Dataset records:
------------------------------------------------------------------------
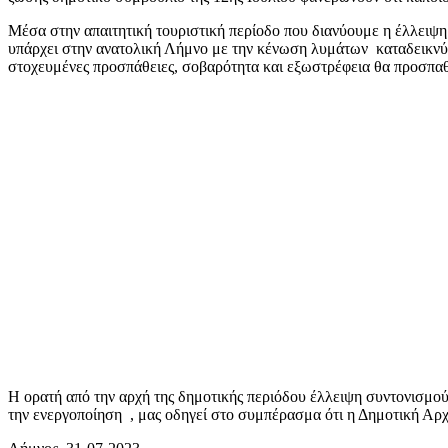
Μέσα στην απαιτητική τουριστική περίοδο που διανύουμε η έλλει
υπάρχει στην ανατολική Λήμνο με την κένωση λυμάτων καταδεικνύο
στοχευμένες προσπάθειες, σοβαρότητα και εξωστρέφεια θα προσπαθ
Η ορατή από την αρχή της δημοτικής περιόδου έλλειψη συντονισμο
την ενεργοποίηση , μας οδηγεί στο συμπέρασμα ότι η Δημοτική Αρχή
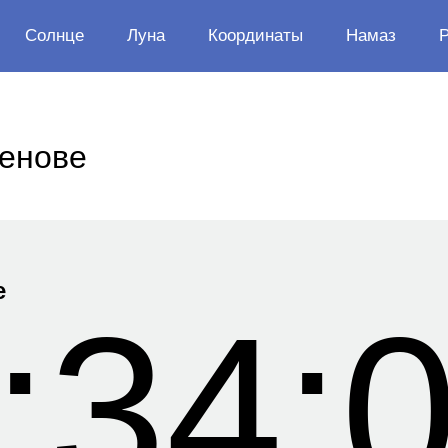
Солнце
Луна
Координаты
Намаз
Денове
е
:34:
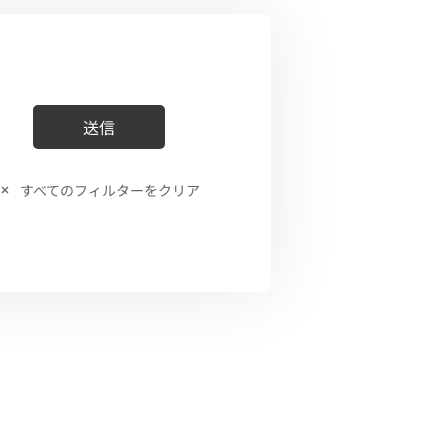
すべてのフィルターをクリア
------------------------------------------------------------------------
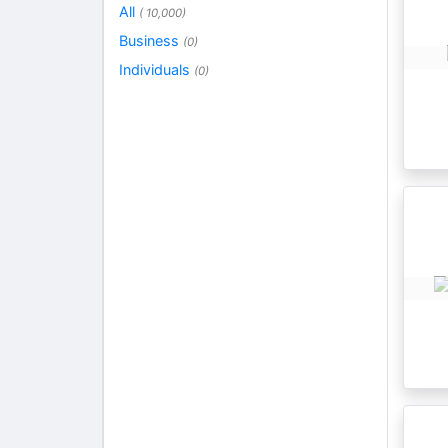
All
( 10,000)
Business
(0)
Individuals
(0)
------------------------------------------------------------------------
→ ABOUT THIS TASK: All lines above that contain the word "στην" are to be copied.

→ PROBLEM SOLUTION:
Μέσα στην απαιτητική τουριστική περίοδο που διανύουμε η έλλει
υπάρχει στην ανατολική Λήμνο με την κένωση λυμάτων καταδεικνύο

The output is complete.